ARAMBURU - Rojas - Podesta Costa - Landaburu - Adrogué - Ossorio Arana - Hartung - Krause-
Annex A-Inter-American Convention on the Status of Foreigners Subscribed on February 20, 1928 at the Sixth American International Conference Meeting in Havana City
ARTICLE 1. States have the right to establish by law the conditions of entry and residence of aliens in their territories.
ARTICLE 2. Aliens are subject, both as nationals, to local jurisdiction and laws, noting the limitations provided for in the conventions and treaties.
ARTICLE 3. - Aliens may not be forced into military service: but domiciled persons, unless they prefer to leave the country, may be compensated, under the same conditions as nationals, to the police, fire or militia service for the protection of the locality of their homes against natural disasters or dangers that do not come from war.
ARTICLE 4. Aliens are obliged to ordinary or extraordinary contributions, as well as to forced loans, provided such measures reach the generality of the population.
ARTICLE 5. States must recognize domestic or transient aliens in their territory all the individual guarantees that they recognize in favour of their own nationals and the enjoyment of essential civil rights, without prejudice, as far as foreigners are concerned, of the legal requirements concerning the extension and modalities of the exercise of such rights and guarantees.

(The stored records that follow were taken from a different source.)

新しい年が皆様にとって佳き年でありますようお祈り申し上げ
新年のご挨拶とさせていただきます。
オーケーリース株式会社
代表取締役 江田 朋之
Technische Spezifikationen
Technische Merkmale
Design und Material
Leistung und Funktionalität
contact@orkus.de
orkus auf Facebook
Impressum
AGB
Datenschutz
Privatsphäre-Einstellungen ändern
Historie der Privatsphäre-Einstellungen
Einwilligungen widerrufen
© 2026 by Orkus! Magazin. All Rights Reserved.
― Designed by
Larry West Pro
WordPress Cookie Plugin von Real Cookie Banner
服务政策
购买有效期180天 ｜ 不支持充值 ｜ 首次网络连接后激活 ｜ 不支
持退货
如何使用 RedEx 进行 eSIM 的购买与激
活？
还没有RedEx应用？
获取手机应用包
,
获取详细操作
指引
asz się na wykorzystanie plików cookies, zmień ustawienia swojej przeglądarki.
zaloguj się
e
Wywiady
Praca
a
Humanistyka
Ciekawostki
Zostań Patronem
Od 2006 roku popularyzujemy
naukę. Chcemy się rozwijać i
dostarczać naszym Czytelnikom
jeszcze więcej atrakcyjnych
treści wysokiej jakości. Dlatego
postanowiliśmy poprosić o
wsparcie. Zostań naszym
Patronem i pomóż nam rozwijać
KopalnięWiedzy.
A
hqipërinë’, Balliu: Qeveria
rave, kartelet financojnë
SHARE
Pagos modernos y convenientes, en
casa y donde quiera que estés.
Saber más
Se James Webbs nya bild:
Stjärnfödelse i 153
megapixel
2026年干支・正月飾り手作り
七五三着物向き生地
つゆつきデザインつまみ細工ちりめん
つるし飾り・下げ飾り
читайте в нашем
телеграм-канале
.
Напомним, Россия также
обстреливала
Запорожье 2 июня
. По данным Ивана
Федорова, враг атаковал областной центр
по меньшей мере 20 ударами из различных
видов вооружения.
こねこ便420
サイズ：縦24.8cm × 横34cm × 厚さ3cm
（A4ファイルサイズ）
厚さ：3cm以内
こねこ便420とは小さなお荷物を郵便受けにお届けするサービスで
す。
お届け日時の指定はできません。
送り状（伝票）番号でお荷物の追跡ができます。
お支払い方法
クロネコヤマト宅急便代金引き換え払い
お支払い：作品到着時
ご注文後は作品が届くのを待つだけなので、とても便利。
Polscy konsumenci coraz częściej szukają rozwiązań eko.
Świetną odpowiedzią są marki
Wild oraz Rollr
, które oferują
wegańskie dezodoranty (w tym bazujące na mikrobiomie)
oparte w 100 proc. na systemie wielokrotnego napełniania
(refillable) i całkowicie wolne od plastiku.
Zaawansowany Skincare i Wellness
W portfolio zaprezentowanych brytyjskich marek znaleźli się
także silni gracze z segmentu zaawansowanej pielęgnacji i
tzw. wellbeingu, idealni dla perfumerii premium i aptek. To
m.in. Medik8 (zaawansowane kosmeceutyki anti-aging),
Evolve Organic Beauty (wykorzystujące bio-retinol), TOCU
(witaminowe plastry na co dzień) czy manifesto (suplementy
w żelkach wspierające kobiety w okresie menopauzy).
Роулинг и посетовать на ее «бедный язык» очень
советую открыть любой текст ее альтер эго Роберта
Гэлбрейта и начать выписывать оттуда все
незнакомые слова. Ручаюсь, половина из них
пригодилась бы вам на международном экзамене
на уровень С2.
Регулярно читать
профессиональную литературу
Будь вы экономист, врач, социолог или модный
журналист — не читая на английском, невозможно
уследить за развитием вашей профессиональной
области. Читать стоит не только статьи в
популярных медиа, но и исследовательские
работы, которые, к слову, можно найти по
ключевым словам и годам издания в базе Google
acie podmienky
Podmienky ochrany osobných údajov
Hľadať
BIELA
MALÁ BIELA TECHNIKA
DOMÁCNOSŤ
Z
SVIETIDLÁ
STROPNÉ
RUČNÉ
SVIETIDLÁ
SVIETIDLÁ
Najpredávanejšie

ARTICLE 6. - States may, on the basis of order or public security, expel the domiciled foreigner, resident or simply passing through their territory. States are obliged to receive nationals who, expelled from abroad, go to their territory.
ARTICLE 7. - Foreign nationals should not be involved in the political activities of the citizens of the country in which they are found if they do so, they shall be subject to the penalties provided for in local legislation.
ARTICLE 8. This Convention does not affect the commitments previously made by Contracting Parties under international agreements.
ARTICLE 9. - This Convention shall, after signature, be subject to ratifications by signatory States. The Government of Cuba is responsible for sending authentic certified copies to Governments for the purpose of ratification.
The instrument of ratification will be deposited in the archives of the Pan American Union in Washington, who will notify the signatory governments such ratification will be used as a redemption of ratifications. This Convention shall be open to accession by non-signatory States. In faith of which the Plenipotentiaries expressed sign the present Convention in Spanish, English, French and Portuguese, in the city of Havana, on February 20, 1928. United States Delegation Reserve. This Convention is signed by the delegation of the United States of America, making reference to article 3 of the Convention, which refers to the military service of aliens in the event of war.